Under Port Townsend-Keystone system, first launched in 2008 and overhauled in 2012, up to 80 percent of auto-space can be reserved and the entire amount is available when the schedule changes each season.
Remedy for cash-strapped agency
An element of Washington State Ferries long-range plan, a directive handed down by the legislature in 2007, deployment of a reservation system is expected to help WSF better utilize its existing assets—boats, terminals and parking lots—while meeting an anticipated growth in ridership. By design, reservations are intended to usher travelers away from peak-demand sailings and toward those at other times of the day that historically have been less populated.
According to WSF, 55,000 vehicle reservations were used between Jan. 5 and Feb. 28. Nearly half of those reservations were made the day before a sailing and a majority, 81 percent, were made within seven days. Roughly 1,000 reservations are redeemed each day in the San Juans.

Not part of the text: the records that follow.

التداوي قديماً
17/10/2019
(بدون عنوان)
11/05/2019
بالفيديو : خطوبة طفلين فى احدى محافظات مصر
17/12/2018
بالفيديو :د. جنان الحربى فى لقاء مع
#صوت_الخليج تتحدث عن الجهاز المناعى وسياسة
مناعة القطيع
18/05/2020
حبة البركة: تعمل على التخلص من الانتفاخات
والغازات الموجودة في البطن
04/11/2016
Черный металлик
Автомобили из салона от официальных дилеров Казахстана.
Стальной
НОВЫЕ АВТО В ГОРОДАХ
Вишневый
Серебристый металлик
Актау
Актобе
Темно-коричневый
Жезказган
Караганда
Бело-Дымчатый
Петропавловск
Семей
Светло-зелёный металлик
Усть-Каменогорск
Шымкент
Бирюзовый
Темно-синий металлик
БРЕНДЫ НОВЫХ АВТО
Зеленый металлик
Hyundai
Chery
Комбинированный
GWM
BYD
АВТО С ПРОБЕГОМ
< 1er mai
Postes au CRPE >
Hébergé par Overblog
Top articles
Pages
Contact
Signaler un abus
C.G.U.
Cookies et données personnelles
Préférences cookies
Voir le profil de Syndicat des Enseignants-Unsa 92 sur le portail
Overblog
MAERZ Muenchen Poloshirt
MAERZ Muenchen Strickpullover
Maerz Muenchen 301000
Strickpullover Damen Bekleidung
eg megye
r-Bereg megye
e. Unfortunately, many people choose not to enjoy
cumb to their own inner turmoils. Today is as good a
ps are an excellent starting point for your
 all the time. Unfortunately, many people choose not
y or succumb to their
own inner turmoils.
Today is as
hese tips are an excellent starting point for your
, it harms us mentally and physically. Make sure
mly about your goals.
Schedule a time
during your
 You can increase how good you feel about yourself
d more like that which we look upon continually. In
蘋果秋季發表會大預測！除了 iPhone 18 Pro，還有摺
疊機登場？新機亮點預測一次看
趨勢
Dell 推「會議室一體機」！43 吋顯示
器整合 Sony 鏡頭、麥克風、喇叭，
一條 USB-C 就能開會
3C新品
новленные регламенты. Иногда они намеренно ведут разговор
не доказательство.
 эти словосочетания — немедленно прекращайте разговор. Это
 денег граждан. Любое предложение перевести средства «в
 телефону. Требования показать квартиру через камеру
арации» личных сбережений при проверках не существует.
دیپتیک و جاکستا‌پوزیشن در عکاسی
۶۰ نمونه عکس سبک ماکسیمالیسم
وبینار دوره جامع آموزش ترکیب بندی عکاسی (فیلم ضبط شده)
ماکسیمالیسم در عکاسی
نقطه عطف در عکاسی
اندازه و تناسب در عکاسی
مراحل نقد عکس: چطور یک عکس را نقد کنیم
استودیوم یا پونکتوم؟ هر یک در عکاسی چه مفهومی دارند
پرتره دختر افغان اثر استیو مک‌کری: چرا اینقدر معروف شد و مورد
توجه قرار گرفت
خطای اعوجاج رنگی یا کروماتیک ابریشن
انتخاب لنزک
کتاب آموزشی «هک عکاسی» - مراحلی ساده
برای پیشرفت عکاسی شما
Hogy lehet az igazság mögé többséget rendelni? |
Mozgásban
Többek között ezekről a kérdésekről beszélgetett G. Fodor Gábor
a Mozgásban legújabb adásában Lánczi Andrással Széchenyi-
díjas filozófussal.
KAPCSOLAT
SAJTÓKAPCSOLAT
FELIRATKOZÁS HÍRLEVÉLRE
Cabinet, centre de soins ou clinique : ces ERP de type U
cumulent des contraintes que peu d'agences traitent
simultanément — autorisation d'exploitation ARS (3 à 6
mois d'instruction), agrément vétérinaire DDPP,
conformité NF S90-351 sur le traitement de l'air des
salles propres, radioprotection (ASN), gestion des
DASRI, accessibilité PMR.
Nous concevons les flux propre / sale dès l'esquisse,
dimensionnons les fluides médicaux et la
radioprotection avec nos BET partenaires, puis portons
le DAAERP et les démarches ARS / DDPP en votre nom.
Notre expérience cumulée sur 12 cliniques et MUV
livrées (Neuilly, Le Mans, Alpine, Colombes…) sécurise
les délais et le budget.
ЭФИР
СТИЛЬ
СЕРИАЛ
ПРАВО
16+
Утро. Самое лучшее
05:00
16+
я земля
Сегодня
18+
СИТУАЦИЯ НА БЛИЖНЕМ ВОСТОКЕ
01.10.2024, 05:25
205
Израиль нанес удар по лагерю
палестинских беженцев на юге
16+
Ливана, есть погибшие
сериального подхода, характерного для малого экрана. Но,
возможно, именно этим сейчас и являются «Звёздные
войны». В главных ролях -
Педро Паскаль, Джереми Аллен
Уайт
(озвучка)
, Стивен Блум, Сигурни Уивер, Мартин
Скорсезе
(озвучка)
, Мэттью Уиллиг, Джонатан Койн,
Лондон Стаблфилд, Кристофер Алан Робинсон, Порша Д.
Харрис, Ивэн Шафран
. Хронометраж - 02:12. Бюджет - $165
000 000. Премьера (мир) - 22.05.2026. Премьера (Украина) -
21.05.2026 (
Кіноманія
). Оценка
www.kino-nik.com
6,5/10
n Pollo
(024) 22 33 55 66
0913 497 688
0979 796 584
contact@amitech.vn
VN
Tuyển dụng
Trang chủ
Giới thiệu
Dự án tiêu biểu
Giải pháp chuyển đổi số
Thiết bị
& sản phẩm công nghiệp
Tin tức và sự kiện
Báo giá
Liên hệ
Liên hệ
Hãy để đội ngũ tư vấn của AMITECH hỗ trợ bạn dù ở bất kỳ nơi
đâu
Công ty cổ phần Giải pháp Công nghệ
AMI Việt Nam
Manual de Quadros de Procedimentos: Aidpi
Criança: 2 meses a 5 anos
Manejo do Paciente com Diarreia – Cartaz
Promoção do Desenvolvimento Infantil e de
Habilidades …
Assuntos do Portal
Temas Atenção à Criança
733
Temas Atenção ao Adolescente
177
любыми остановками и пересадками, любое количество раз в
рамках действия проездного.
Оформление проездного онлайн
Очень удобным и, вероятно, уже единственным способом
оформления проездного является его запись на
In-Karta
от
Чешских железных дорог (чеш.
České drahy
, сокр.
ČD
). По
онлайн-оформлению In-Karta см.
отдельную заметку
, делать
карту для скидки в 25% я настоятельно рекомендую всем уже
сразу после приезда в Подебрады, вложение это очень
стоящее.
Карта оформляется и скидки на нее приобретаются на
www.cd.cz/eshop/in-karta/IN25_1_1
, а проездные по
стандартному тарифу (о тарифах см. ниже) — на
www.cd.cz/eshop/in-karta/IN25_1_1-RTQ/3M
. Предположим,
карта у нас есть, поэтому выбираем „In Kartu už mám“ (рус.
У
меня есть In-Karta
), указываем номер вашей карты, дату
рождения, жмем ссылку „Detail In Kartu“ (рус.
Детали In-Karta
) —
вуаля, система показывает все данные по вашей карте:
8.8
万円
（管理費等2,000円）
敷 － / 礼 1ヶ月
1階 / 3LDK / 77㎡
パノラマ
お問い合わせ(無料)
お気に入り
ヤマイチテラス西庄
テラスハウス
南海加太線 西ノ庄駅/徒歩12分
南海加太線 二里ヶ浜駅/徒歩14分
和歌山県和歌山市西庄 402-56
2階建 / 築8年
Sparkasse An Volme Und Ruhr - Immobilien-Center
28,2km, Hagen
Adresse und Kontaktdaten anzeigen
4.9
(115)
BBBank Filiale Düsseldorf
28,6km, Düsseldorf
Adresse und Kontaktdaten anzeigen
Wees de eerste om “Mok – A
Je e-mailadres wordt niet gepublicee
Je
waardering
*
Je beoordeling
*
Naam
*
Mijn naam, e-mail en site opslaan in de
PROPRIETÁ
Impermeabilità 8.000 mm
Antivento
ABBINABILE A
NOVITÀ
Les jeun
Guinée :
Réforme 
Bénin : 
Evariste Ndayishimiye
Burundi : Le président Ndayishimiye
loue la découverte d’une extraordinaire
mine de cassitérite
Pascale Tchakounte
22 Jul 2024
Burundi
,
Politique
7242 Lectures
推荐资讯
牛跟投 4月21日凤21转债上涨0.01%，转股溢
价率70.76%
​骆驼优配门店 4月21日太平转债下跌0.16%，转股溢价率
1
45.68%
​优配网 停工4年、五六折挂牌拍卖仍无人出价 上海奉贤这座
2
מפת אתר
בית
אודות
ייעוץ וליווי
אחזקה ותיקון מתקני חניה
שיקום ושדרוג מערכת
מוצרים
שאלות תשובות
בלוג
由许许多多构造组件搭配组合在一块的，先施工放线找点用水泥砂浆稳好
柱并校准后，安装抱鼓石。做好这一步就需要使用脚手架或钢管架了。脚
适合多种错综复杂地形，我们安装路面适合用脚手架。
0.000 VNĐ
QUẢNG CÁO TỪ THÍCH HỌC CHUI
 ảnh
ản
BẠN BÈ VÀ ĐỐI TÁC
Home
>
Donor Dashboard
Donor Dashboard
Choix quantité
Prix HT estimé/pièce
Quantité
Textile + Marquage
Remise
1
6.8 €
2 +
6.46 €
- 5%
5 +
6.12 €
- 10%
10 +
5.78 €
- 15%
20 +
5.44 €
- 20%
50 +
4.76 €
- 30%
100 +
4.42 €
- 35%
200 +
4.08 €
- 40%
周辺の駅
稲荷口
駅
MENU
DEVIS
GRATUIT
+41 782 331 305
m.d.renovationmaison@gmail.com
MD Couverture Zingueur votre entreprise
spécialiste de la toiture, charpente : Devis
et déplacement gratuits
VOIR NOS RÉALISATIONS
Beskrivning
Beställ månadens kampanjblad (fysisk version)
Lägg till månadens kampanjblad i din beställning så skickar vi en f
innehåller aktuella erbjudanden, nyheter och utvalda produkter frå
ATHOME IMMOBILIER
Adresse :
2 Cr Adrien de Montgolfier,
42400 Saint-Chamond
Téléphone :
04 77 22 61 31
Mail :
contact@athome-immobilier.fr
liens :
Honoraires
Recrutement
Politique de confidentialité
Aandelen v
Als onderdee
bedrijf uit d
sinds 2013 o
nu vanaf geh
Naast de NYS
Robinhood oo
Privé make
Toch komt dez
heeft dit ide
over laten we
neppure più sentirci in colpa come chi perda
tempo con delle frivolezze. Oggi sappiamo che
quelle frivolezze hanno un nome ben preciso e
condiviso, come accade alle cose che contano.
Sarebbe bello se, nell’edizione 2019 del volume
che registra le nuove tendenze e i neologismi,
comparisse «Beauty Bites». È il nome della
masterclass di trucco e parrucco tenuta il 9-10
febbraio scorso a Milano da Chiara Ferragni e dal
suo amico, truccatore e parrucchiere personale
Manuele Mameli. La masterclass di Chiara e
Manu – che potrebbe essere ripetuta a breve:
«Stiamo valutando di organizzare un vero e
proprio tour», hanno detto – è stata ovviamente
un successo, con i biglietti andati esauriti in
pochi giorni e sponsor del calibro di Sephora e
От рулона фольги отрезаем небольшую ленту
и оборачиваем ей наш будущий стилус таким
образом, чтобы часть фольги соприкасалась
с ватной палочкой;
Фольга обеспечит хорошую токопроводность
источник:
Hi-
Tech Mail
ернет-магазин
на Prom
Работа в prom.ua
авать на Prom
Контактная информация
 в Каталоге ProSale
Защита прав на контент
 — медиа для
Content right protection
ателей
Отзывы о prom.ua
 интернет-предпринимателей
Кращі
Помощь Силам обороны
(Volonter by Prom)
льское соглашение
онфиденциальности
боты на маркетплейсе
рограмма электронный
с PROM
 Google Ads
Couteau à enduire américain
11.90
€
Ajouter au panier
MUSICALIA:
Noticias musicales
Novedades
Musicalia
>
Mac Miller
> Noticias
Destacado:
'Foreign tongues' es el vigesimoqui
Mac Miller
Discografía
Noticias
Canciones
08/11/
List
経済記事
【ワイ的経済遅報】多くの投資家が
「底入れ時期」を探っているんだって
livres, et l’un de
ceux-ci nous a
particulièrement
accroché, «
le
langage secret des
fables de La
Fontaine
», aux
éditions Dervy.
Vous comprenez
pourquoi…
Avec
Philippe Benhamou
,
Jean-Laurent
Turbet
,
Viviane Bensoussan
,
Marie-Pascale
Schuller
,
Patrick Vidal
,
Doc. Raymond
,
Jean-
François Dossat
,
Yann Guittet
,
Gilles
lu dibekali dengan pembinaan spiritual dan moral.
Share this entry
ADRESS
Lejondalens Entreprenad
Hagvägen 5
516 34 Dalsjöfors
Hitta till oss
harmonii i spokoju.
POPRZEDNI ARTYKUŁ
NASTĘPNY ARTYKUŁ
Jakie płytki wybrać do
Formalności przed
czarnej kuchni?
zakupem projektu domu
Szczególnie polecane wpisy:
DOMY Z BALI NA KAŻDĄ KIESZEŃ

County Councilman Rick Hughes, Orcas Island, hopes the reservation not only works, but that it might also help boost ridership in the islands. He noted that a plan had been circulating earlier in Olympia that would have extended the winter sailing schedule by two months and thereby reduce carrying capacity in the San Juans as a result. He elicited support of legislatures in nine other ferry-served counties and together penned a letter that, for now, quashed that plan.
“I’m cautiously optimistic it will work,” Hughes said. “If not, and it hurts our economy, then we’ll fight to get it removed. It may not be perfect but I think we have to work with it.”